March 5, 2018 By Don Jolley
We have made it a fundamental component of legislation locally and beyond in many areas in North America. We have entrenched it into industry standards from NFPA and others. Much of it is validated, some experiential, some very much anecdotal. But always, it resides to form part of nearly every controversial conversation around fire services worldwide.
Why then, has the fire service not completely endorsed, advocated for and demanded at the highest level the inclusion of fire sprinklers in every home, everywhere? I have heard, even recently, chief officers and prevention staff telling me that they do not fully support residential fire sprinklers. “They fail too often.” “We need to go anyways so why waste people’s money?” “They take away from what firefighters do.” It is very true that fires are not the only calls that firefighters respond to in modern society, far from it. However, they are certainly the most high profile and potentially catastrophic incidents we attend. Given actual structural fires are likely less than five per cent of our total call volumes, the argument is abundantly clear that fire sprinklers will not reduce staffing levels. There are far too many other important roles.
However, when I look at this perplexing phenomenon another way, even the naysayers are in fact validating the need for fire sprinklers in homes. The same fire service individuals with negative views are also very likely to be the ones who adamantly demand increased staff and fire halls to reduce response times. Overtly they are stating to elected officials and the public that speed is everything. Subliminally though, they are validating the argument for residential fire sprinklers in a very strong manner. There will never be a quicker response than a fire sprinkler head activating in response to a fire in the incipient, or other early stages. No response from suppression personnel or equipment could ever get there as fast. To even the most stridently opposed, this fact must be blatantly obvious.
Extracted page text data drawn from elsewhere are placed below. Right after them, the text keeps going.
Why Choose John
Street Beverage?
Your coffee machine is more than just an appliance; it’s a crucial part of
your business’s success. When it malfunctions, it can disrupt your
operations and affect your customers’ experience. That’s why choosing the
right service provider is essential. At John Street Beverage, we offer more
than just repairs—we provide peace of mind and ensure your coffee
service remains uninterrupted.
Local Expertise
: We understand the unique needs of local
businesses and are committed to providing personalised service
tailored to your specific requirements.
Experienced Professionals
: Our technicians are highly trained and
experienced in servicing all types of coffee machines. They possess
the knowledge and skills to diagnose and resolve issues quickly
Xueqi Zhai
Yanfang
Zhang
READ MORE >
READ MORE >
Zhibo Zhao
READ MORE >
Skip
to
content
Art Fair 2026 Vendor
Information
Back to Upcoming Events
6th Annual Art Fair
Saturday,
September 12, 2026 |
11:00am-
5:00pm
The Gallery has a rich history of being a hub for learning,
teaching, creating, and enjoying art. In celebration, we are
Fortunately, the times are changing. By the time you read this article, the Home and Family Sprinkler Summit will have been held in Langley Township. Presented by the Fire Chiefs’ Association of British Columbia, and under the co-ordination of Chief Stephen Gamble, the target audience is diverse; from builders, to building inspectors, technicians to fire chiefs, and media to elected officials. At it, national experts in residential sprinklers, fire survivors, sprinkler advocates, and progressive professionals will have dispelled many persistent myths, presented many relevant and important facts, and demonstrated the unique and undeniable effectiveness of these life and property saving devices.
As a fire service, across this nation, we all need to set aside bias and tradition and recognize the future. In-building suppression and control devices – fire sprinklers only being the current format – are becoming more sought after by safety-conscious home owners and more affordable to them. If you can install an in-ground lawn sprinkler system or granite countertops you have the funds necessary to install residential fire sprinklers in a new home. British Columbia is moving slowly, but steadily, toward legislation that will enable communities to require fire sprinklers in all new homes. Some in B.C. already have this requirement and are leading the way. The path to get everyone on board will be long, but as professionals sworn to protect the public from fire and other threats, there is no alternative. Fire sprinklers, and their future iterations, are the leading edge in fire safety. There simply is no other consideration that could be even close to equivalent and it is time that every firefighter, inspector and officer at all levels recognize this and live up to our sworn oath to protect.
Learn about fire sprinklers from experts, not pessimists. Research materials abound; read them and ask questions. More sprinkler summits will occur across Canada; attend one, or more. The Fire Sprinkler Coalition program is in place and will hopefully be embraced nationally, join up and/or visit the website at www.homefiresprinkler.org. Finally, recognize that fire sprinklers will save firefighter lives. You all believe in the importance of response times, so I now challenge you to advocate for the fastest response of all to fire – fire sprinklers.